A decisão do Conselho Administrativo de Defesa Econômica (Cade) de suspender a moratória da soja na Amazônia gerou forte reação no mercado internacional. O acordo, vigente desde 2008, impedia a aquisição de soja cultivada em áreas desmatadas na região. A medida vinha sendo considerada um dos principais instrumentos para conter a destruição da floresta e garantir o acesso de produtos brasileiros ao mercado europeu.

Diante da suspensão, grandes redes de supermercados da Europa enviaram cartas às principais exportadoras de soja, incluindo ADM, Bunge, Cargill, Louis Dreyfus e Cofco. O comunicado é claro: exigem que as empresas mantenham o bloqueio à soja proveniente de áreas desmatadas, independentemente da decisão do Cade. A mensagem central é que a falta de rastreabilidade e compromisso ambiental inviabilizará a presença desses produtos nas prateleiras europeias.

A repercussão negativa do fim da moratória vai além das questões ambientais, impactando diretamente a economia brasileira. A medida pode resultar em perda de competitividade para o agronegócio, abalar a credibilidade internacional do país e criar obstáculos para negociações comerciais. A situação se agrava no momento em que o Brasil busca se consolidar como líder climático, especialmente com a proximidade da COP30 em Belém.

“O risco do fim da moratória vai muito além da questão ambiental. Significa perda de competitividade para o agronegócio brasileiro, abalo à credibilidade internacional e entrave para negociações comerciais”, alerta um especialista do setor. A pressão dos supermercados europeus sinaliza que a devastação ambiental tem um custo elevado, expondo o país a barreiras comerciais cada vez mais rigorosas.

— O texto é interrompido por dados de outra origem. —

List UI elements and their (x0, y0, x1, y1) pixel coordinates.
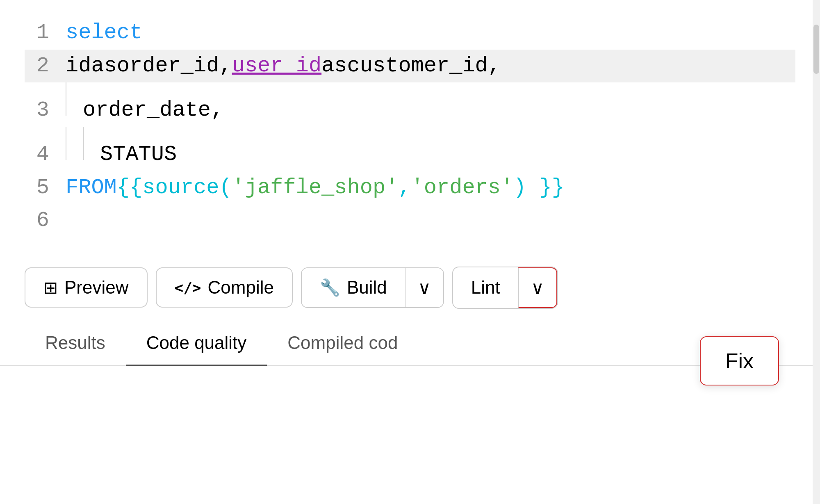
lint-chevron-button[interactable]: ∨ (518, 267, 557, 308)
line-content-2: id as order_id, user_id as customer_id, (66, 50, 501, 83)
indent-bar-2a (66, 127, 66, 160)
token-user-id: user_id (232, 50, 321, 83)
token-from: FROM (66, 171, 117, 205)
indent-bar-2b (83, 127, 84, 160)
line-number-4: 4 (25, 138, 49, 171)
line-number-6: 6 (25, 204, 49, 237)
token-customer-id: customer_id, (347, 50, 501, 83)
line-content-4: STATUS (66, 127, 177, 171)
code-line-6: 6 (25, 204, 795, 237)
line-number-1: 1 (25, 16, 49, 50)
table-icon: ⊞ (43, 278, 58, 298)
preview-button[interactable]: ⊞ Preview (25, 267, 148, 308)
token-id: id (66, 50, 91, 83)
tabs-bar: Results Code quality Compiled cod (0, 321, 820, 366)
line-number-3: 3 (25, 94, 49, 127)
indent-bar-1 (66, 82, 66, 116)
code-block: 1 select 2 id as order_id, user_id as cu… (25, 16, 795, 237)
token-as-2: as (321, 50, 347, 83)
build-button[interactable]: 🔧 Build (302, 268, 405, 307)
tab-results-label: Results (45, 333, 105, 353)
tab-compiled-code[interactable]: Compiled cod (267, 321, 418, 366)
build-button-group: 🔧 Build ∨ (301, 267, 444, 308)
lint-chevron-icon: ∨ (531, 278, 544, 298)
code-line-4: 4 STATUS (25, 127, 795, 171)
line-number-5: 5 (25, 171, 49, 205)
code-line-3: 3 order_date, (25, 82, 795, 127)
line-number-2: 2 (25, 50, 49, 83)
token-jaffle-shop: 'jaffle_shop' (232, 171, 399, 205)
chevron-down-icon: ∨ (418, 278, 431, 298)
token-template-open: {{ (117, 171, 142, 205)
tab-code-quality-label: Code quality (146, 333, 247, 353)
token-orders: 'orders' (411, 171, 514, 205)
toolbar: ⊞ Preview </> Compile 🔧 Build ∨ Lint ∨ (0, 250, 820, 321)
token-source-fn: source( (142, 171, 232, 205)
code-icon: </> (175, 279, 201, 296)
lint-label: Lint (471, 277, 500, 297)
build-label: Build (347, 277, 387, 298)
token-comma: , (398, 171, 411, 205)
keyword-select: select (66, 16, 142, 50)
tab-code-quality[interactable]: Code quality (126, 321, 267, 366)
fix-label: Fix (725, 349, 754, 373)
line-content-1: select (66, 16, 142, 50)
token-status: STATUS (100, 138, 177, 171)
preview-label: Preview (64, 277, 129, 298)
code-line-1: 1 select (25, 16, 795, 50)
line-content-5: FROM {{ source( 'jaffle_shop' , 'orders'… (66, 171, 565, 205)
tab-compiled-code-label: Compiled cod (287, 333, 398, 353)
token-as-1: as (91, 50, 116, 83)
token-order-id: order_id, (117, 50, 232, 83)
editor-area: 1 select 2 id as order_id, user_id as cu… (0, 0, 820, 250)
code-line-5: 5 FROM {{ source( 'jaffle_shop' , 'order… (25, 171, 795, 205)
code-line-2: 2 id as order_id, user_id as customer_id… (25, 50, 795, 83)
compile-button[interactable]: </> Compile (156, 267, 293, 308)
token-template-close: ) }} (513, 171, 565, 205)
build-chevron-button[interactable]: ∨ (405, 268, 443, 307)
lint-button[interactable]: Lint (453, 268, 518, 307)
fix-dropdown[interactable]: Fix (700, 336, 779, 385)
lint-button-group: Lint ∨ (452, 267, 558, 309)
scrollbar-track[interactable] (813, 0, 820, 504)
token-order-date: order_date, (83, 94, 223, 127)
tab-results[interactable]: Results (25, 321, 126, 366)
line-content-3: order_date, (66, 82, 223, 127)
wrench-icon: 🔧 (320, 278, 340, 297)
compile-label: Compile (208, 277, 274, 298)
scrollbar-thumb[interactable] (813, 25, 819, 74)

Proteger a Amazônia se apresenta, portanto, não apenas como um imperativo ambiental, mas como uma estratégia essencial para a economia, a diplomacia e o futuro do Brasil no cenário global. A resistência de alguns setores em fortalecer compromissos ambientais coloca em risco a posição do país no mercado internacional, especialmente diante de novas regulamentações como a da União Europeia contra produtos ligados ao desmatamento.